In general, the more severe a patient’s FM, as measured by the Fibromyalgia Impact Scale, the greater the self-perception of impairments of cognitive domains such as attention and concentration, as well as of negative effect on quality of life.
The small sample size was one limitation of this study. In addition, the authors did not control for pharmacological treatment when enrolling the participants, and they point out that certain medications can have a significant effect on cognitive function. However, they write, “this limitation does not invalidate the main result of the study, which concerns the degree of accordance between subjective and objective reports.”

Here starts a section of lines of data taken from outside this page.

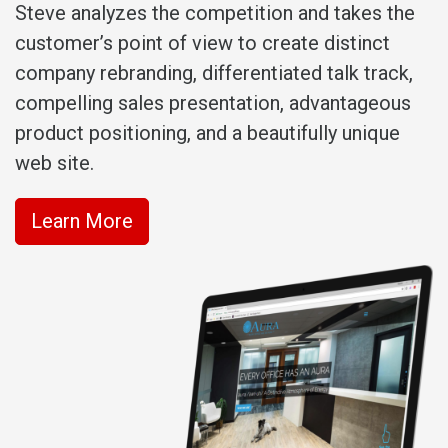
Steve analyzes the competition and takes the
customer’s point of view to create distinct
company rebranding, differentiated talk track,
compelling sales presentation, advantageous
product positioning, and a beautifully unique
web site.
Learn More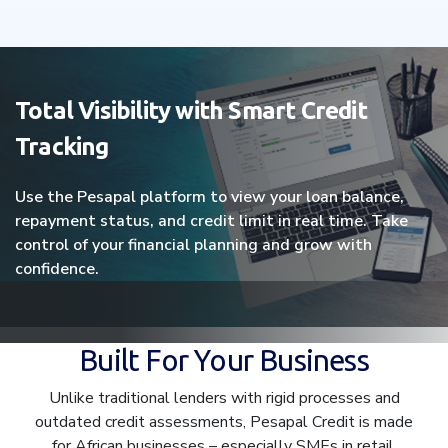
Total Visibility with Smart Credit
Tracking
Use the Pesapal platform to view your loan balance,
repayment status, and credit limit in real time. Take
control of your financial planning and grow with
confidence.
Built For Your Business
Unlike traditional lenders with rigid processes and
outdated credit assessments, Pesapal Credit is made
for African businesses – especially SMEs in retail,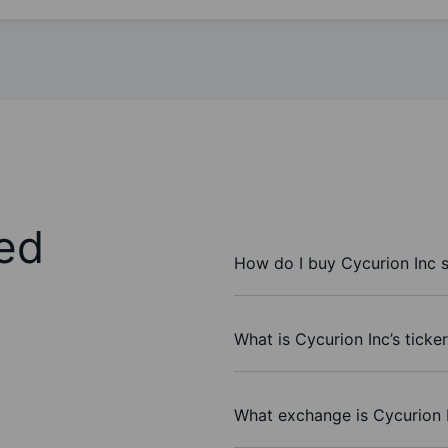
ed
How do I buy Cycurion Inc 
What is Cycurion Inc’s ticke
What exchange is Cycurion 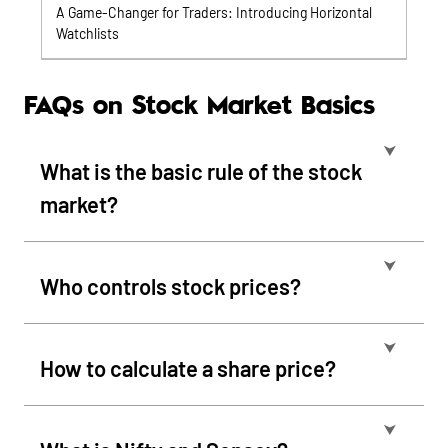
A Game-Changer for Traders: Introducing Horizontal
Watchlists
FAQs on Stock Market Basics
⮟
What is the basic rule of the stock
market?
⮟
Who controls stock prices?
⮟
How to calculate a share price?
⮟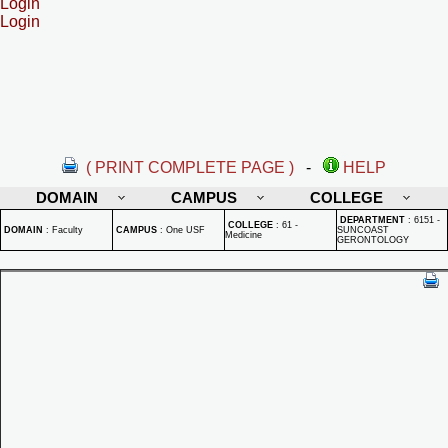
Login
Login
( PRINT COMPLETE PAGE )
-
HELP
DOMAIN
CAMPUS
COLLEGE
DEPARTMENT
:
6151 -
COLLEGE
:
61 -
DOMAIN
:
Faculty
CAMPUS
:
One USF
SUNCOAST
Medicine
GERONTOLOGY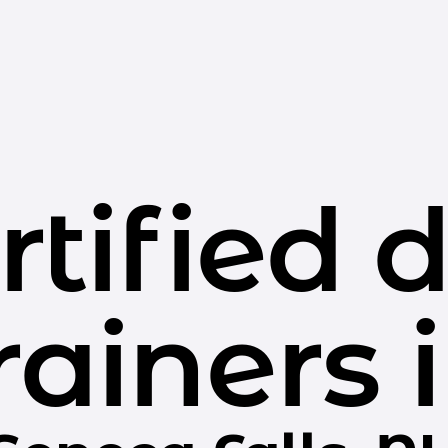
rtified 
rainers 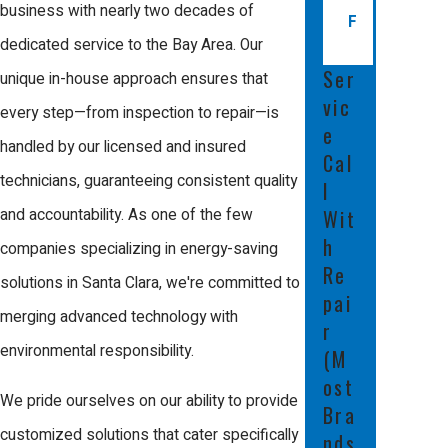
business with nearly two decades of
F
also be a warning sign of mold or
dedicated service to the Bay Area. Our
debris buildup. Regular maintenance
Ser
unique in-house approach ensures that
checks by our certified technicians can
vic
every step—from inspection to repair—is
detect and resolve these problems
e
handled by our licensed and insured
Cal
early on, preventing more extensive
technicians, guaranteeing consistent quality
l
damage or costly repairs later.
Wit
and accountability. As one of the few
What Are the Most Common
h
companies specializing in energy-saving
Re
Duct Issues in Santa Clara?
solutions in Santa Clara, we're committed to
pai
merging advanced technology with
r
Due to the mild but varied climate in
environmental responsibility.
(M
Santa Clara, common duct issues
ost
include leaks, blockages from dust
We pride ourselves on our ability to provide
Bra
and debris, and damage from
customized solutions that cater specifically
nds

“[O]ur data indicate that the long-term and working memory, shifting of attention and updating executive functions of FM patients are impaired compared to [HC]s,” the authors conclude. “These impairments are reflected in subjective complaints independently of depressive symptoms.” They recommend inclusion of a self-report questionnaire to assess cognitive impairment in the initial clinical evaluation of patients with fibromyalgia.